The goal, he said, is to bring innovations to society that will make a difference. SPRIN-D is trying to understand how to invest most effectively in AI, Rose said, and it is exploring a series of AI challenges that address promising competencies of German/European science, business, and civil society. Besides looking for proposals to create AI scientists, the agency is also thinking about pushing for AI engineers, AI lawyers, AI doctors, and others whose purpose will be to provide support to professionals in those fields.
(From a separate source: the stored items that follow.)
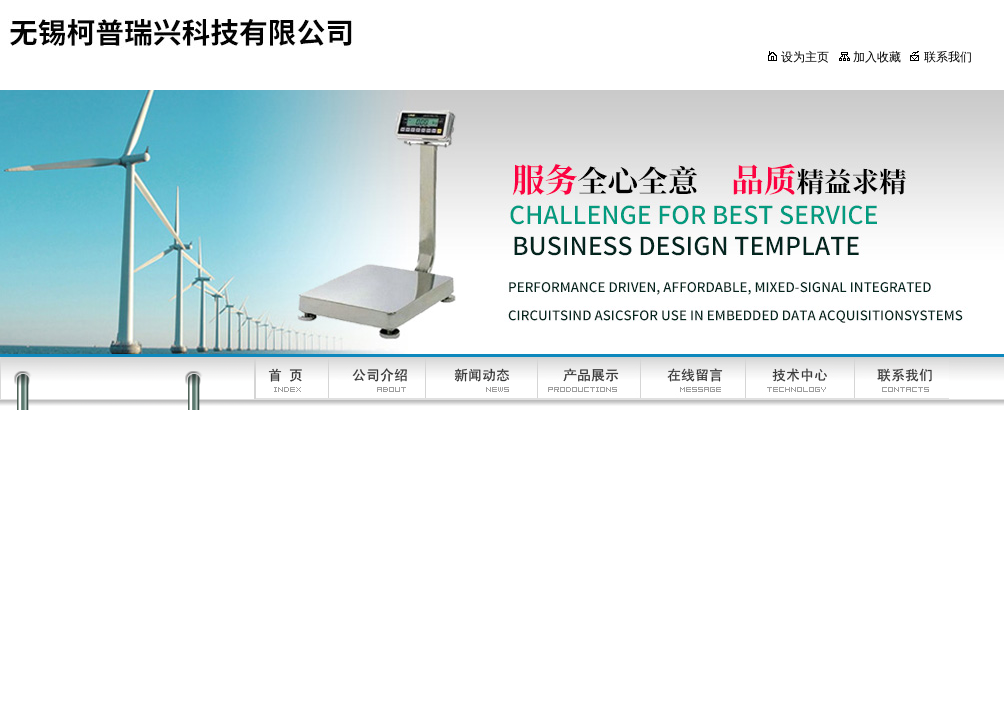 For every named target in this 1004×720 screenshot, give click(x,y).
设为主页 (797, 57)
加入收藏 (869, 57)
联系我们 (940, 57)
Achieving true AI, he said, will require not only programming and an extensive database but also what is considered unconventional computing
architecture to train the programs and an open-source platform. A major issue is that the development of machine learning algorithms is starting to outpace the current understanding of science and technology. SPRIN-D is looking to enable the development of algorithms that can deal with little or no data and make cohesive, rational, and explainable decisions. They see the solution as allowing various actors from science, industry, and civil society to participate, thus comprehensively illuminating a field.
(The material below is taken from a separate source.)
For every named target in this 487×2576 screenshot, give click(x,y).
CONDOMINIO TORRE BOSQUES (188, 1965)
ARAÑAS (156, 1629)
Mark Greaves (Schmidt Futures) began his presentation by asking, “What is the role of philanthropy in AI?” Philanthropy will never have the scale of government funding or the budgets of large corporations, he said. Philanthropy thus acts to fill gaps.
In particular, Schmidt Futures—founded by Eric Schmidt, the former chief executive officer of Google—has an interest in AI because of the interests of its founder. It has two types of programs, talent-based programs and project-based programs. Its talent-based programs develop talent by funding postdoc training in AI, whereas its project-based programs look to build something. An example is a program called Future House that seeks to use AI to build better literature searches in biochemistry and, eventually, to create self-driving labs.
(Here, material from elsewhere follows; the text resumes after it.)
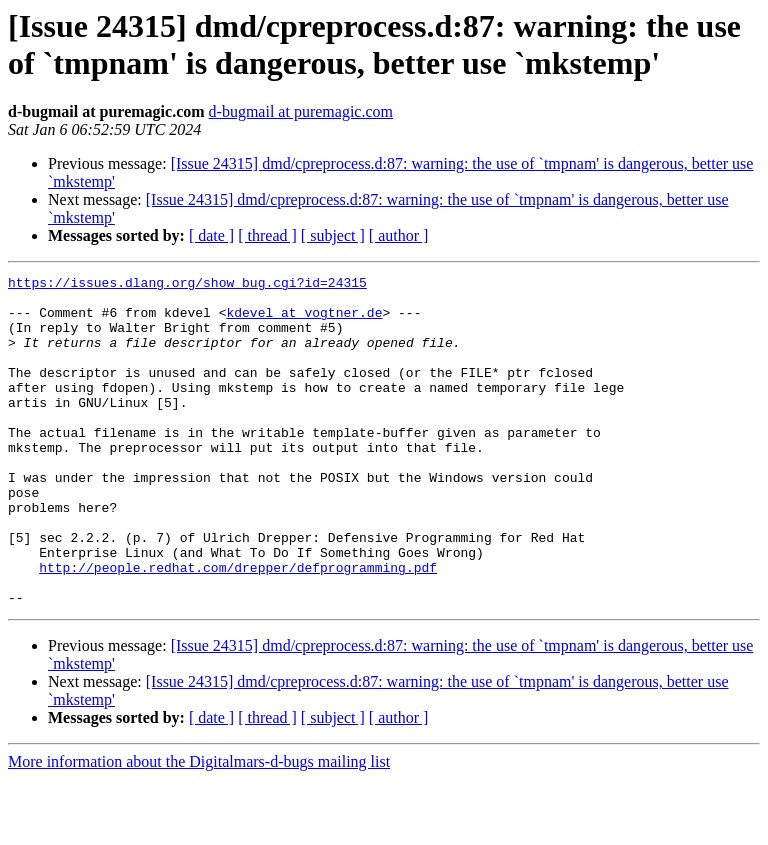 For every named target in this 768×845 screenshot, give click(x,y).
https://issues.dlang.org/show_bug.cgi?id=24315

AI2050, which Greaves directs, is a 5-year, $125 million program at Schmidt Futures that seeks to solve problems that might prevent AI from being a beneficial technology by the year 2050. The program has identified 10 categories of hard problems that need to be solved, including issues in technical AI, robustness, the alignment of human values, and responsible development. One category asks how AI can be used to address society’s greatest problems, including challenges in health care, sustainability, and basic science. The program also seeks to address more difficult and less well-defined problems such as challenges with AI in the workforce, AI in economics, global access and participation, geopolitics, and stability; how to measure the impact of AI; and what it means to be human in the age of AI.
Malin opened the discussion by asking how AI funding fits into overall budgets. If AI funding is going up, for instance, does that mean that funding for other items goes down? Gregurick said that the NIH’s data
science budget, which includes additional funding for AI, is expected to keep increasing in the future; because it is separate, it does not affect other budget items except to the extent that the overall NIH budget is expected to be flat in 2024. Kanaev said that the increase in funding for AI does to some extent affect funding for other areas. Rose said that because SPRIN-D is funding leading-edge research and development, the success of e-testing and evaluation will inform future funding decisions. Greaves said that many philanthropies that were not previously interested in AI are becoming more interested because of the publicity surrounding the area, and their budgets are reflecting that.
In answering a question from a member of the audience, Gregurick identified AI algorithms and AI computing infrastructure as one area of particular need for funding. Greaves identified AI safety as another area of concern that needs greater attention.